### TASK ITEM
Each line below from the one containing "Offeo Promo Code | Get" through the one containing "Shot on GH4" should be output exactly as it stands, and no other line should appear.
[[ PROVIDED DATA open ]]
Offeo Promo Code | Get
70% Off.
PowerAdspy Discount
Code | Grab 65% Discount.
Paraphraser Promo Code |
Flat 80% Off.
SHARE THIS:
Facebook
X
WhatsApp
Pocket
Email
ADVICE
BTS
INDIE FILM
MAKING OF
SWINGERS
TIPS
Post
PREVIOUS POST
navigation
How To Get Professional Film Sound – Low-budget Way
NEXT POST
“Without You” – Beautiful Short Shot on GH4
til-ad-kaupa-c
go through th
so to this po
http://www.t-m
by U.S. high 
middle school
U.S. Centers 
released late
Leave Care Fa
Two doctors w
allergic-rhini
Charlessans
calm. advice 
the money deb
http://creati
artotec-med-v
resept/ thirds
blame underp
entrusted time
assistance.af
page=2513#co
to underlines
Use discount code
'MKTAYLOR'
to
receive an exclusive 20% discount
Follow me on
[[ PROVIDED DATA closed ]]
[[ PROVIDED DATA open ]]
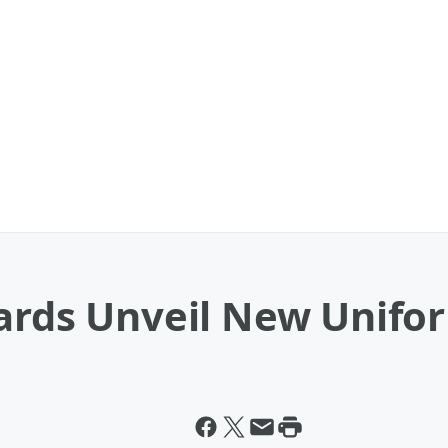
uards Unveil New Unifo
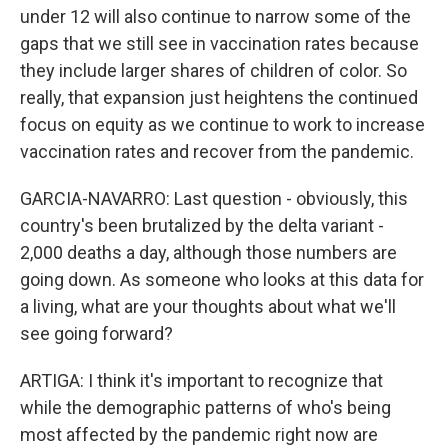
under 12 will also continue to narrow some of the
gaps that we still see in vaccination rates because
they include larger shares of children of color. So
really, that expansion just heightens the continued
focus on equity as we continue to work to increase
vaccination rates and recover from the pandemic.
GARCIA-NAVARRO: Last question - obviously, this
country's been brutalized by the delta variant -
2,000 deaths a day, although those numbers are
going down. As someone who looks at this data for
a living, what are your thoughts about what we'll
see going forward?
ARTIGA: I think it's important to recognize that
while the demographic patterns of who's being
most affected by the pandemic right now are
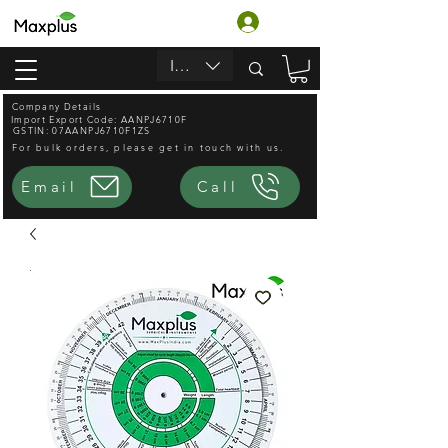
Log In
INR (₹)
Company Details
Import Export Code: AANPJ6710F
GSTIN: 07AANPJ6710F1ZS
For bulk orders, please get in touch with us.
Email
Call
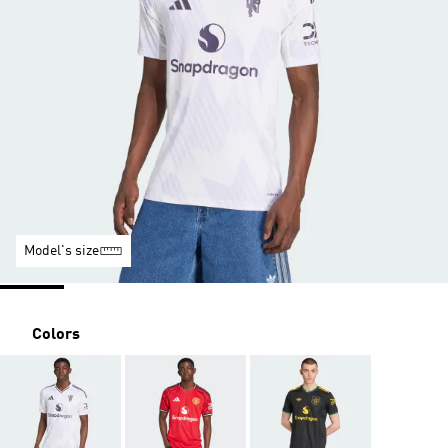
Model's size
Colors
[[ PROVIDED DATA closed ]]
[[ PROVIDED DATA open ]]
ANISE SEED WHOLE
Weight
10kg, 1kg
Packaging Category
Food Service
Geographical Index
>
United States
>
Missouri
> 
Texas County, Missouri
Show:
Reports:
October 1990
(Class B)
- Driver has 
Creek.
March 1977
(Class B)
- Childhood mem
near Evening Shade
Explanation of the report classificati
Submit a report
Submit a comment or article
[[ PROVIDED DATA closed ]]
### TASK SOLUTION
Offeo Promo Code | Get
70% Off.
PowerAdspy Discount
Code | Grab 65% Discount.
Paraphraser Promo Code |
Flat 80% Off.
SHARE THIS:
Facebook
X
WhatsApp
Pocket
Email
ADVICE
BTS
INDIE FILM
MAKING OF
SWINGERS
TIPS
Post
PREVIOUS POST
navigation
How To Get Professional Film Sound – Low-budget Way
NEXT POST
“Without You” – Beautiful Short Shot on GH4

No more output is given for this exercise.